In times of crisis, when normalcy is hard to come by, these connections give girls and employees alike someone to lean on – a fact that has cut deep as downsizing became the organization’s only option.
“It feels amazing to be able to lend our resources to the community, but for me personally, I’m not feeling that quite yet,” said Kristen Weaver, GIGSB Director of Communications. “I’m still grieving the loss of so many employees this week.”
As of April 1, GIGSB reduced its operations by 65%. This meant the loss of 56 employees, leaving only a fraction of their 83-person staff still employed. But with no income from program fees, cancelled fundraising events and little opportunity to rent out facilities, the nonprofit was left at a financial standstill.
“We aren’t open, so (families) aren’t paying, but as an organization we need to raise money,” said Ms.
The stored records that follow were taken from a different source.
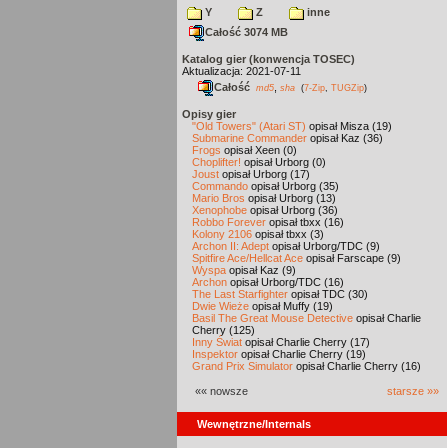
Y
Z
inne
Całość 3074 MB
Katalog gier (konwencja TOSEC)
Aktualizacja: 2021-07-11
Całość
,
md5
sha
(
7-Zip
,
TUGZip
)
Opisy gier
"Old Towers" (Atari ST)
opisał Misza (19)
Submarine Commander
opisał Kaz (36)
Frogs
opisał Xeen (0)
Choplifter!
opisał Urborg (0)
Joust
opisał Urborg (17)
Commando
opisał Urborg (35)
Mario Bros
opisał Urborg (13)
Xenophobe
opisał Urborg (36)
Robbo Forever
opisał tbxx (16)
Kolony 2106
opisał tbxx (3)
Archon II: Adept
opisał Urborg/TDC (9)
Spitfire Ace/Hellcat Ace
opisał Farscape (9)
Wyspa
opisał Kaz (9)
Archon
opisał Urborg/TDC (16)
The Last Starfighter
opisał TDC (30)
Dwie Wieże
opisał Muffy (19)
Basil The Great Mouse Detective
opisał Charlie
Cherry (125)
Inny Świat
opisał Charlie Cherry (17)
Inspektor
opisał Charlie Cherry (19)
Grand Prix Simulator
opisał Charlie Cherry (16)
«« nowsze
starsze »»
Wewnętrzne/Internals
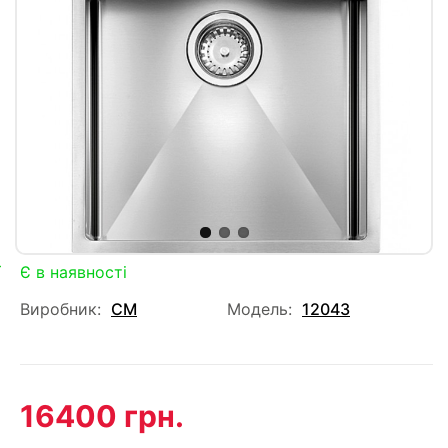
Є в наявності
Виробник:
CM
Модель:
12043
16400 грн.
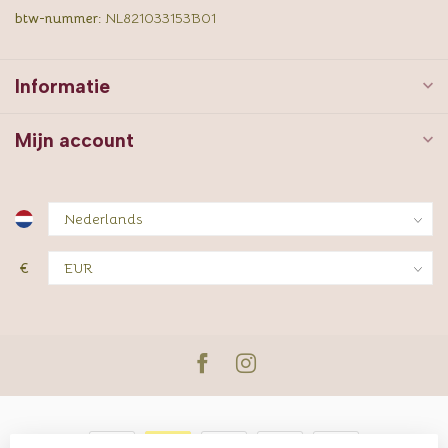
btw-nummer:
NL821033153B01
Informatie
Mijn account
€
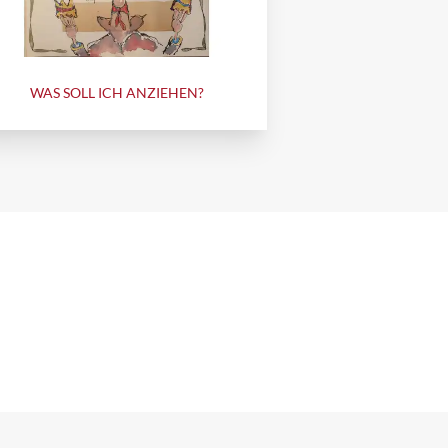
WAS SOLL ICH ANZIEHEN?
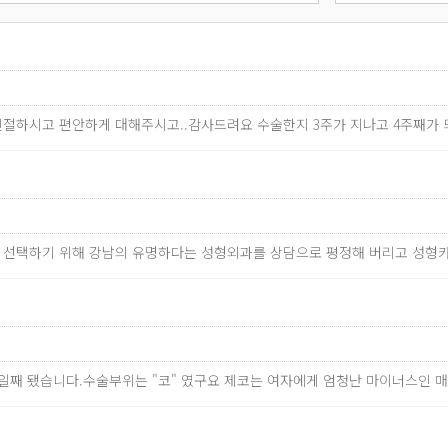
 친절하시고 편안하게 대해주시고..감사드려요 수술한지 3주가 지나고 4주째가
과를 선택하기 위해 강남의 유명하다는 성형외과를 상담으로 평정해 버리고 성형
19일째 됐습니다.수술부위는 "코" 였구요 제코는 여자에게 엄청난 마이너스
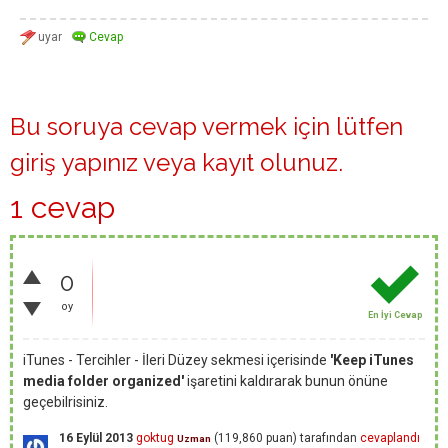
Bu soruya cevap vermek için lütfen
giriş yapınız
veya
kayıt olunuz
.
1 cevap
0
oy
En İyi Cevap
iTunes - Tercihler - İleri Düzey sekmesi içerisinde
'Keep iTunes
media folder organized'
işaretini kaldırarak bunun önüne
geçebilrisiniz.
16 Eylül 2013
goktug
(
119,860
puan)
tarafından
cevaplandı
Uzman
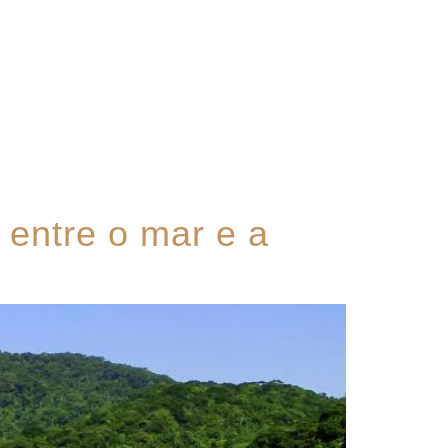
Contato
 entre o mar e a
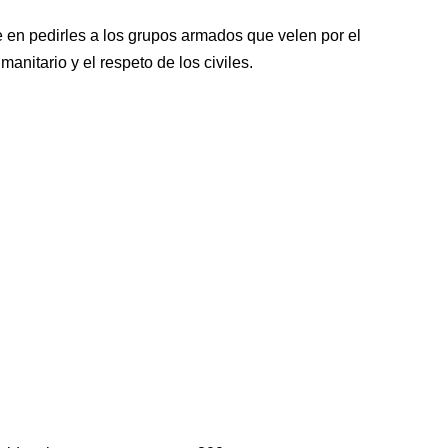
e en pedirles a los grupos armados que velen por el
nitario y el respeto de los civiles.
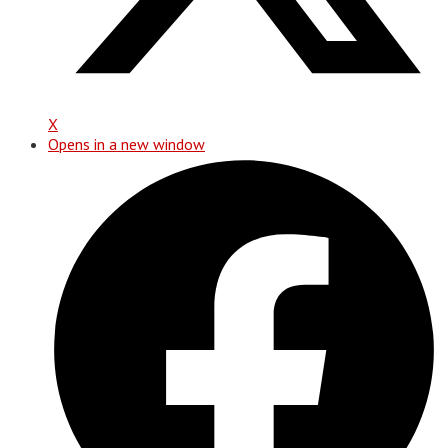
X
Opens in a new window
Ben-Horin. “We’ve had to figure out how to keep a skeletal staff and make a plan for April, May, and June. We need more funds. We’re about halfway there.”
GIGSB needs around $100k each month to run at the skeletal level, compared to its usual monthly budget of $260k. Still, even the moderated goal may be hard to satisfy. 50% of the organization’s annual operating revenue is generated by program fees, Ms. Ben-Horin explained. To make matters worse, GIGSB cancelled its annual fundraising luncheon on March 20, which was set to bring in upwards of $220k.
This left GIGSB to rely on only what it had left in the bank prior to the pandemic. Right now, the nonprofit is not yet funded through June’s skeletal budget. While Ms. Ben-Horin has focused on filling that gap with local donors and grant requests, becoming fully operational once again poses a much larger difference to make up.
“We’re going to need to get back up to $260k a month to operate as we did before,” said Ms. Ben-Horin. “When kids come back to school and people go back to work, there will be a line at the door for girls to come back.
We don’t expect families to help with the program fees, so the resources need to be open to take the kids and have that time with us after school while parents get back on their feet.”
For now, all GIGSB can do is remain a resource and hope the community echoes the support. And from what she’s seen, Ms. Ben-Horin has a good feeling about their chances.
“Talking to the community, to individuals and nonprofits, I’m hearing that we’ll make it back like we always do,” she said. “We’re doing the best we can – telling our story of how we’re working remotely, being a resource to the community and asking for help.”